Potential Threat to ISA Allowances
Chancellor Rachel Reeves is set to present her Autumn Statement to Parliament on Wednesday, November 26. There is mounting concern in financial circles that she may announce major reforms to Individual Savings Accounts (ISAs), with one prominent rumour suggesting the cash ISA allowance could be cut from £20,000 to £10,000.
Rajan Lakhani, a personal finance expert and head of money at the savings app Plum, has urged the public to be proactive. He stated that regardless of the final decision, it is wise for savers to maximise their current tax-free entitlements.
"Whilst Rachel Reeves' plan to slash the cash ISA allowance from £20,000 to £10,000 is still speculation at this point," Mr Lakhani said, "it’s worth making sure you use up as much as possible of your cash ISA allowance to avoid tax on interest anyway."
Understanding Your Current Allowances
Under the present rules, every saver has an annual ISA allowance of £20,000. This can be placed into a cash ISA, a stocks and shares ISA, or a combination of both. All interest earned or investment growth generated within an ISA is completely tax-free.
Additionally, there is a separate Personal Savings Allowance. This permits basic rate taxpayers to earn £1,000 in interest from standard savings accounts tax-free, while higher rate taxpayers can earn £500. There is also a starter rate for savings, but this reduces for those earning above the personal allowance of £12,570.
Practical Steps for Savers
Mr Lakhani provided clear guidance for those looking to protect their savings. "If you have savings in a standard savings account that are taxable, now is the time to move them to an ISA," he advised. He also highlighted the benefit of stocks and shares ISAs, noting that "any gains made via a stocks & shares ISA are tax-free."
For couples, he suggested a savvy financial manoeuvre: "If you’ve maxed out your ISA allowance and saving allowance, you may want to consider reorganising your savings so they’re held by the partner who earns the least." This is because the basic-rate taxpayer in the partnership benefits from a higher £1,000 tax-free savings allowance and their own full £20,000 ISA allowance.

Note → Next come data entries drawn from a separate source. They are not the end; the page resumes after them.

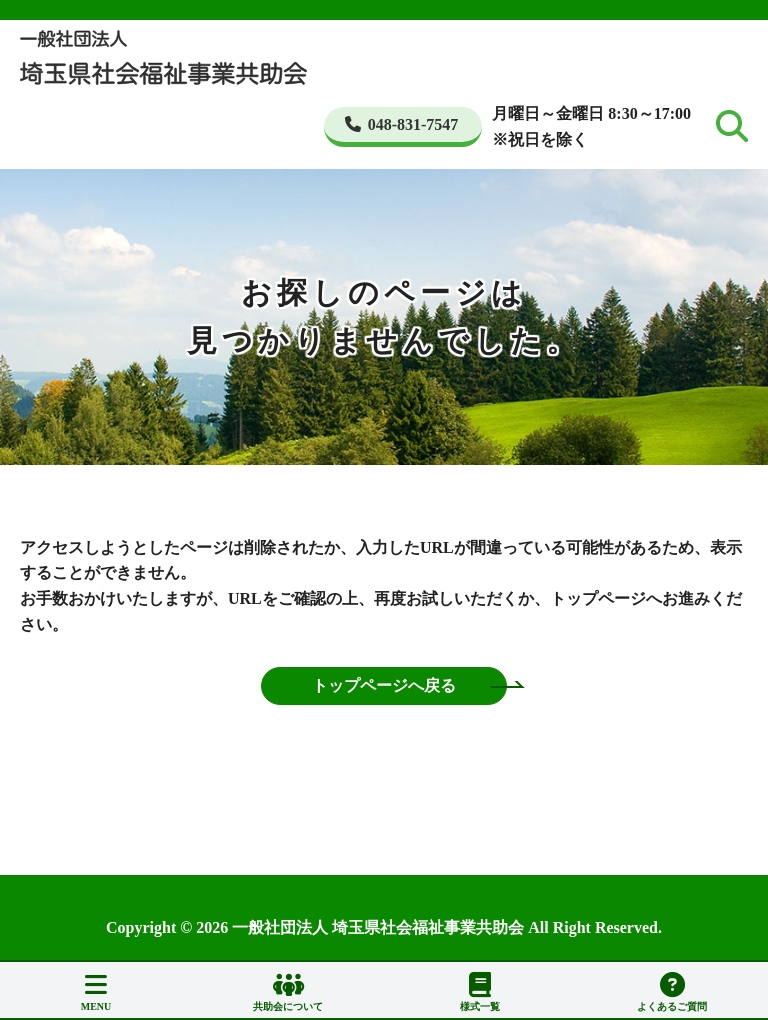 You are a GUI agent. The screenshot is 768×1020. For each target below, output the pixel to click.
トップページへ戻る (384, 685) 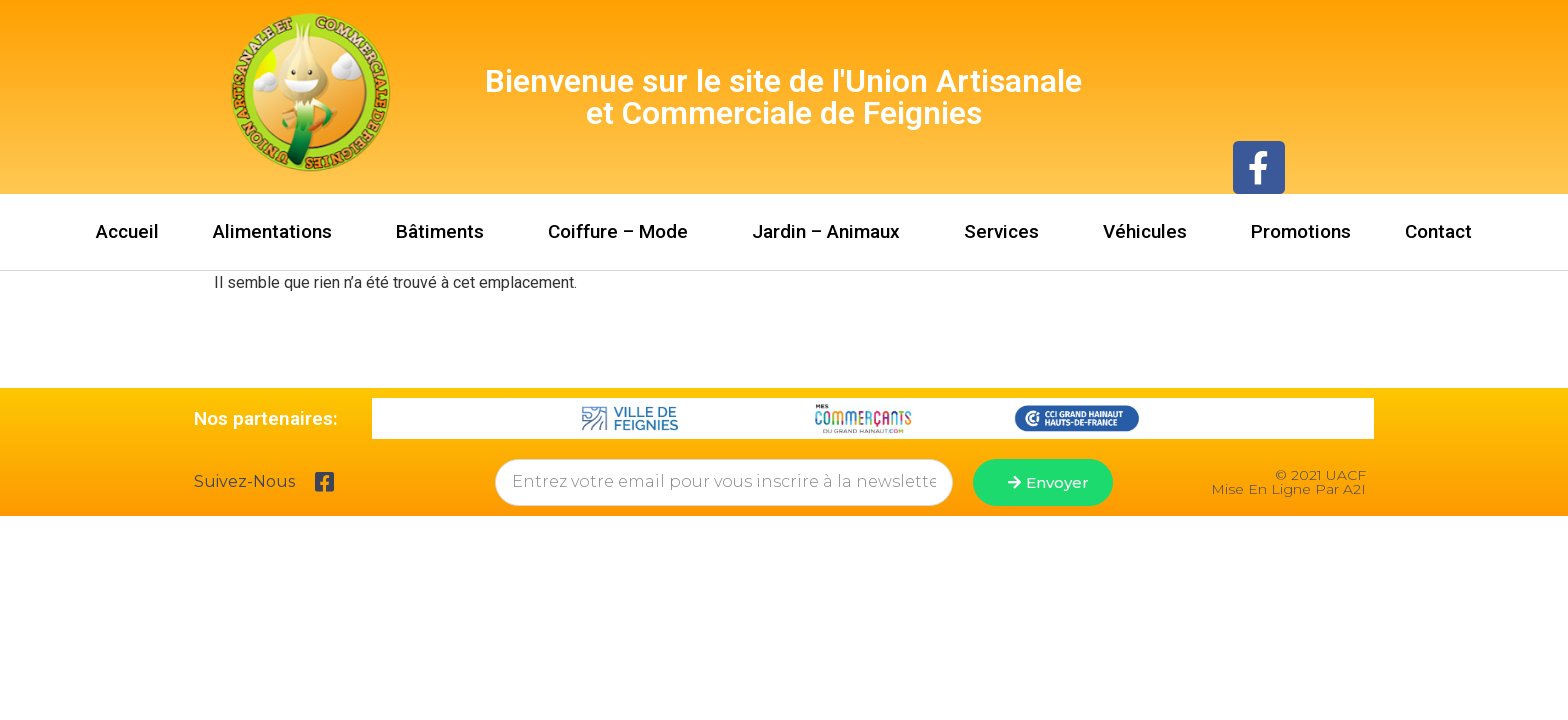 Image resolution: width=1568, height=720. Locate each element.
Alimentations (277, 231)
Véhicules (1150, 231)
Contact (1438, 231)
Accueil (127, 231)
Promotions (1301, 231)
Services (1006, 231)
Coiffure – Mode (623, 231)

However, the expert also issued a crucial warning against panic-driven decisions. "It’s important to remember that the potential policies about the Budget that are making the headlines aren’t real decisions that have been implemented yet," he cautioned. He advised the public to wait for official announcements, understand which changes affect them, and note when any new rules would actually come into force before making major financial moves.